I usually alternate between training and testing in my code. This results in me calling mdl.train()
when coming back to the trianing loop and mdl.test()
when coming to the testing loop. However I've noticed that potentially this creates issues with how parameters are saved (e.g. batch norm, perhaps others) that depend on this eval, train state. Thus, it begs the question how these flags should be called if at all. If I call evaluation before checkpointing I believe this will delete my running average as mentioned here: How does one use the mean and std from training in Batch Norm?.
I think a deep copy of the model during evaluation should fix things - but that seems like it will kill my GPU memory (and perhaps my normal memory too).
Thus, what is the proper way to alternate between evaluation and training in PyTorch so that checkpoints are saved properly (e.g. the running stats of training are NOT deleted).
This is a challenge because I usually always run evaluation to see if the current model is better in validation than the previous one and then decide on THAT to save it or not - which requires me to do an evaluation before checkpointing - always.

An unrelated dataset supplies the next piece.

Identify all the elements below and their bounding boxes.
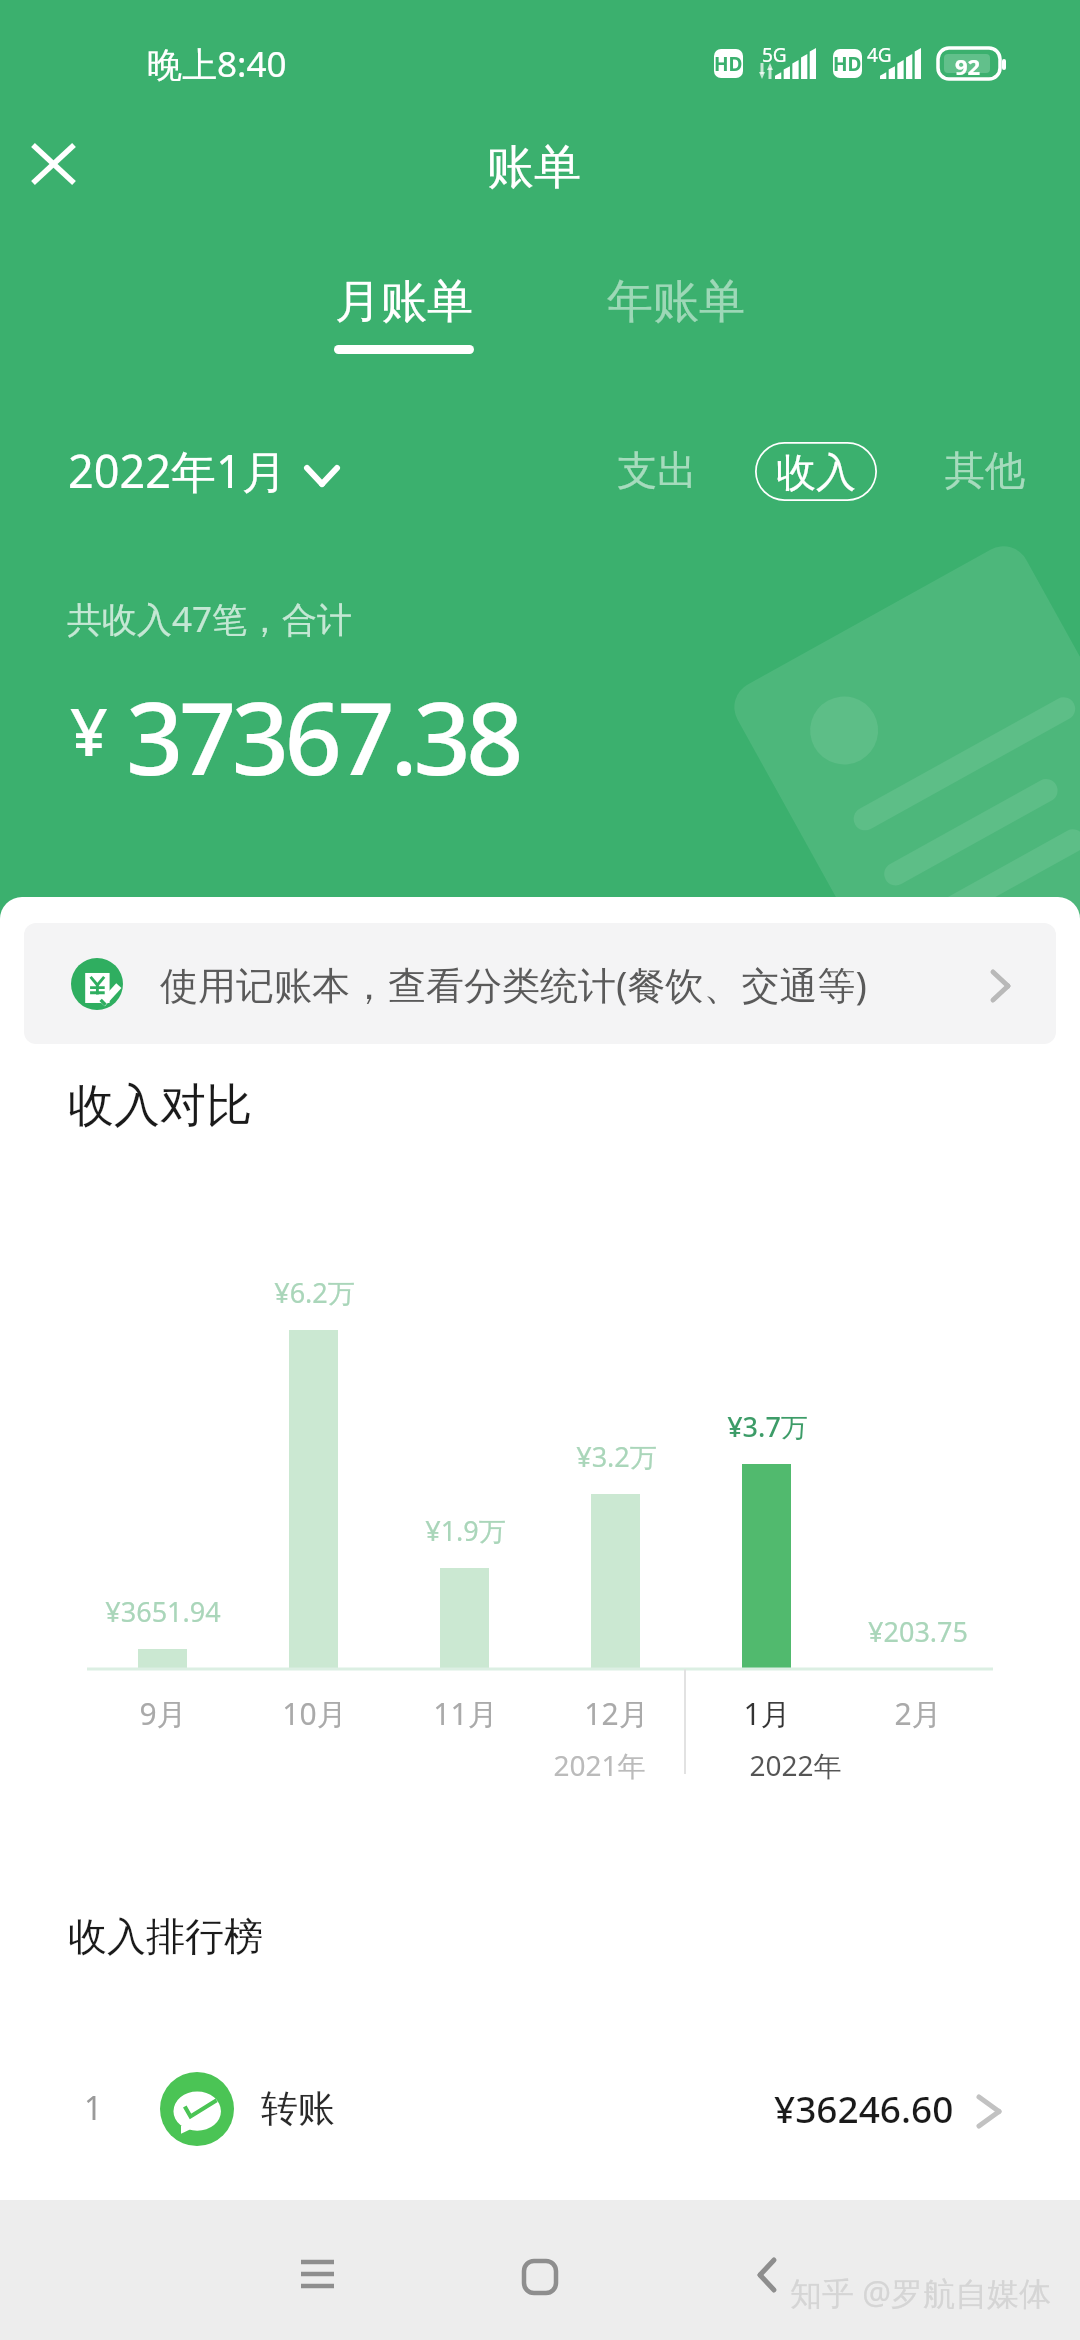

Perhaps, I can always run it on train so that the running averages are saved correctly but since the actual validation value doesn't matter it's fine if the stats from train and val leak to the validation.
I guess running everything with batch stats all the time is another option...
Some snipets of code I usually use for MAML (meta-learning but should be trivial to adapt to normal supervised learning):
def meta_train_fixed_iterations_full_epoch_possible(args):
"""
Train using the meta-training (e.g. episodic training) over batches of tasks using a fixed number of iterations
assuming the the number of tasks is small i.e. one epoch is doable and not infinite/super exponential
(e.g. in regression when a task can be considered as a function).
Note: if num tasks is small then we have two loops, one while we have not finished all fixed its and the other
over the dataloader for the tasks.
"""
# warnings.simplefilter("ignore")
# uutils.torch_uu.distributed.dist_log('Starting training...')
print('Strating training!')
# bar_it = uutils.get_good_progressbar(max_value=progressbar.UnknownLength)
bar_it = uutils.get_good_progressbar(max_value=args.num_its)
args.it = 0
while True:
for batch_idx, batch in enumerate(args.dataloaders['train']):
args.batch_idx = batch_idx
spt_x, spt_y, qry_x, qry_y = process_meta_batch(args, batch)
# - clean gradients, especially before meta-learner is ran since it uses gradients
args.outer_opt.zero_grad()
# - forward pass A(f)(x)
train_loss, train_acc = args.meta_learner(spt_x, spt_y, qry_x, qry_y)
# - outer_opt step
gradient_clip(args, args.outer_opt) # do gradient clipping: * If ‖g‖ ≥ c Then g := c * g/‖g‖
args.outer_opt.step()
# - scheduler
if (args.it % 500 == 0 and args.it != 0 and args.scheduler is not None) or args.debug: # call scheduler every
args.scheduler.step()
# -- log it stats
log_train_val_stats(args, args.it, train_loss, train_acc, valid=meta_eval, bar=bar_it,
log_freq=100, ckpt_freq=500,
save_val_ckpt=True, log_to_wandb=args.log_to_wandb)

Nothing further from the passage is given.